Thomas has been working really hard in physio this week on finding his balance, controlling his movement, stepping up, on and over a step AND learning to take steps backwards!
Some people never get to meet their hero. I gave birth to mine. #cerebralpalsyawarenessmonth



6 Months Post – Op

We’ve just come back from Bristol, where we had Thomas’ formal 6-month post-op review. They are really happy with his progress, so it’s wonderful to get their confirmation of what we have achieved so far.

Without the spasticity, physio is less about working against that increased tone, and can now be so much more targeted. He is now walking small amounts without any support in physio, but not yet in everyday life. He’s getting there though. 6 months ago, we couldn’t allow ourselves to hope for that outcome, but now we can.

What other beneficial effects have we seen from the operation? Without the spasticity keeping his body (and mind) in an almost permanent state of tension, he is freer in so many ways. Less fearful of new experiences and places. He also has so much more confidence moving around, up & down off chairs, sofa, beds… He’s braver, more determined – he even says “let me do it” or “I won’t give up” when trying to do something difficult.

But where now?
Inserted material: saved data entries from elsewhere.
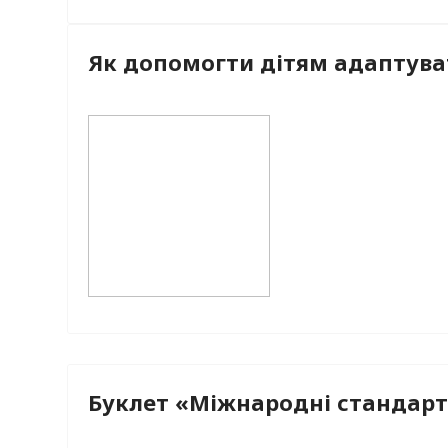
Як допомогти дітям адаптува
Буклет «Міжнародні стандарт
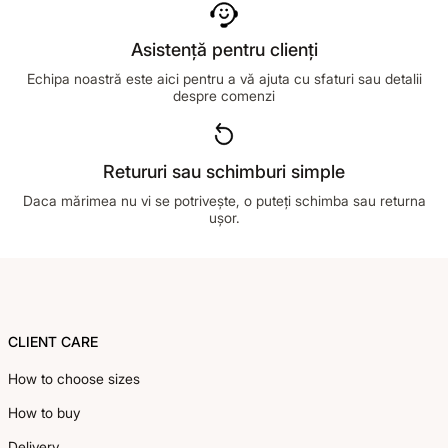
Asistență pentru clienți
Echipa noastră este aici pentru a vă ajuta cu sfaturi sau detalii
despre comenzi
Retururi sau schimburi simple
Daca mărimea nu vi se potrivește, o puteți schimba sau returna
ușor.
Footer
CLIENT CARE
How to choose sizes
How to buy
Delivery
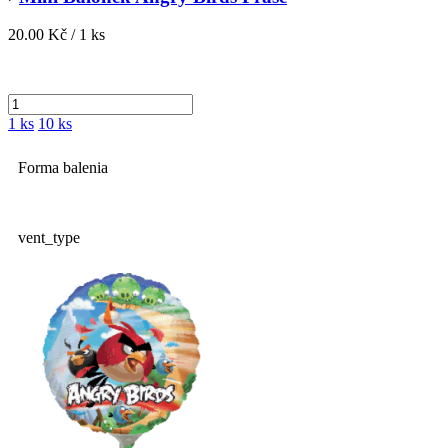
20.00 Kč / 1 ks
1 ks
10 ks
Forma balenia
vent_type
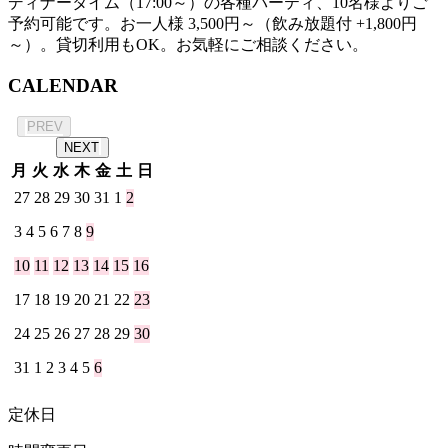
ディナータイム（17:00～）の各種パーティ、10名様よりご
予約可能です。お一人様 3,500円～（飲み放題付 +1,800円
～）。貸切利用もOK。お気軽にご相談ください。
CALENDAR
2026年 8月
PREV
NEXT
月
火
水
木
金
土
日
27
28
29
30
31
1
2
3
4
5
6
7
8
9
10
11
12
13
14
15
16
17
18
19
20
21
22
23
24
25
26
27
28
29
30
31
1
2
3
4
5
6
定休日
In this first 6 months, he’s been doing 5 hours of physio, plus horse riding and swimming every week, and stretches every morning.

From 6 to 12 months, he will spend more time at school, “only” 3 or 4 hours of physio (plus the horse riding and swimming too, occasional yoga with the rest of us, and hopefully time out on his trike now spring is here).
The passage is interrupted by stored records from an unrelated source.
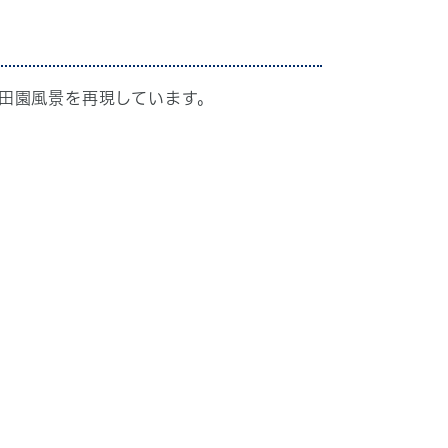
田園風景を再現しています。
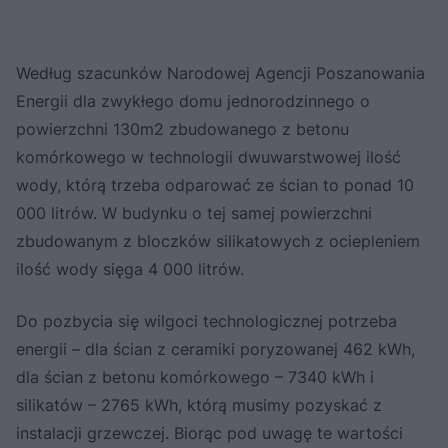
Według szacunków Narodowej Agencji Poszanowania
Energii dla zwykłego domu jednorodzinnego o
powierzchni 130m2 zbudowanego z betonu
komórkowego w technologii dwuwarstwowej ilość
wody, którą trzeba odparować ze ścian to ponad 10
000 litrów. W budynku o tej samej powierzchni
zbudowanym z bloczków silikatowych z ociepleniem
ilość wody sięga 4 000 litrów.
Do pozbycia się wilgoci technologicznej potrzeba
energii – dla ścian z ceramiki poryzowanej 462 kWh,
dla ścian z betonu komórkowego – 7340 kWh i
silikatów – 2765 kWh, którą musimy pozyskać z
instalacji grzewczej. Biorąc pod uwagę te wartości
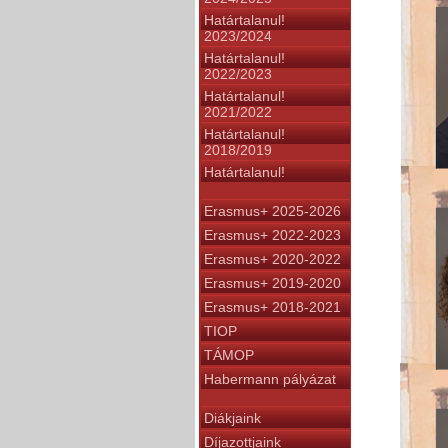
Határtalanul!
2023/2024
Határtalanul!
2022/2023
Határtalanul!
2021/2022
Határtalanul!
2018/2019
Határtalanul!
Erasmus+ 2025-2026
Erasmus+ 2022-2023
Erasmus+ 2020-2022
Erasmus+ 2019-2020
Erasmus+ 2018-2021
TIOP
TÁMOP
Habermann pályázat
Diákjaink
Díjazottjaink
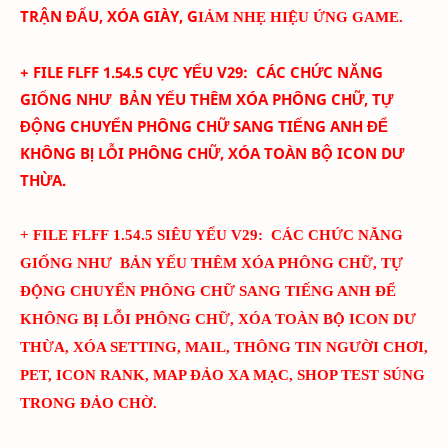
TRẬN ĐẤU, XÓA GIÀY, G
IẢM NHẸ HIỆU ỨNG GAME.
+ FILE FLFF
1.54.5
CỰC YẾU
V
29
:
CÁC CHỨC NĂNG
GIỐNG NHƯ BẢN YẾU THÊM
XÓA PHÔNG CHỮ,
TỰ
ĐỘNG CHUYỂN PHÔNG CHỮ SANG TIẾNG ANH ĐỂ
KHÔNG BỊ LỖI PHÔNG CHỮ, XÓA TOÀN BỘ ICON DƯ
THỪA.
+ FILE FLFF
1.54.5
SIÊU YẾU
V
29
:
CÁC CHỨC NĂNG
GIỐNG NHƯ BẢN YẾU THÊM
XÓA PHÔNG CHỮ,
TỰ
ĐỘNG CHUYỂN PHÔNG CHỮ SANG TIẾNG ANH ĐỂ
KHÔNG BỊ LỖI PHÔNG CHỮ, XÓA TOÀN BỘ ICON DƯ
THỪA, XÓA SETTING, MAIL, THÔNG TIN NGƯỜI CHƠI,
PET, ICON RANK, MAP ĐẢO XA MẠC, SHOP TEST SÚNG
TRONG ĐẢO CHỜ.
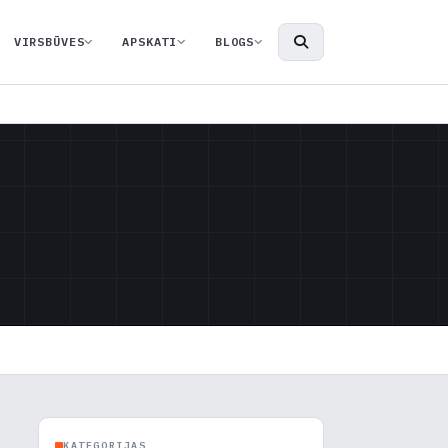
VIRSBŪVES
APSKATI
BLOGS
KATEGORIJAS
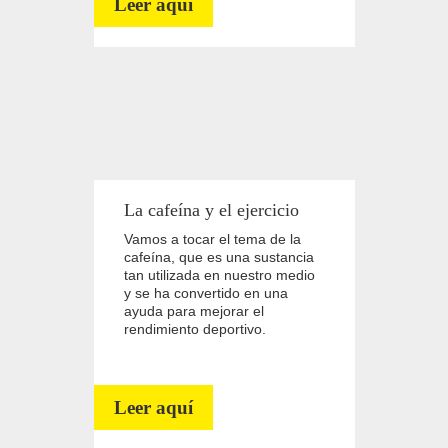
Leer aquí
pesos libres.
La cafeína y el ejercicio
Vamos a tocar el tema de la
cafeína, que es una sustancia
tan utilizada en nuestro medio
y se ha convertido en una
ayuda para mejorar el
rendimiento deportivo.
Leer aquí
6 months ago, our goal was just to get through the operation safely. Our goal now – get him up on his feet regularly, more independent, and continuing to enjoy life and being 5, despite all the physio.

We must also say how amazing Dylan has been through all this. With all the attention Thomas has been getting, Dylan has put up with everything – having to stay longer in school when mummy comes to pick Thomas up for physio, at other times having to come along to physio and hospital appointments, and just hearing people always asking about Thomas and not him.

As for Thomas, he’s been utterly amazing. Despite the massive amount of effort he’s put in over these 6 months, we still have a very happy boy.

Thank you to everyone for helping us give Thomas the opportunities he now has. We couldn’t have done it without you.

Progress. Progress. Progress.

Great riding session this morning. You can’t see very clearly as I only had my camera phone but on the larger image you can just about see him throwing a ball to the volunteer on the right and him catching it. They had Thomas doing this all the way around the centre, throwing the ball one side only to then catch it and turn/twist to throw to the volunteer on the other side all while holding himself steady on the horse!!! Utterly brilliant for strengthening the core and he loved it. At the end of the session he trotted the whole way around too whereas previously he has only ever really managed the length of the centre. LOVE RDA Abingdon and all the support they give.

One person can make a difference

A heart warming thank you to Ryan Jones who kindly organised a fundraiser for Thomas at his local Martial arts club. The money you raised will help pay for Thomas’  weekly swimming lessons.

Ryan does not know Thomas. Ryan does not know Brian and he doesn’t know me. He has been following our journey because of Dan, Thomas’ ex key worker from Rose Hill Nursery who has been actively fundraising for us over the past two years. Thank you Ryan Jones for the difference you make.

Cerebral Palsy Awareness Month

Thomas, our son has Cerebral Palsy and so raising awareness about this very misunderstood condition feels really important to us. I often forget this fact about his energy levels, especially at the end of a school day when I have to take him to a medical appointment or to physio and we need him to ‘perform’, to work some more…Awareness is everything.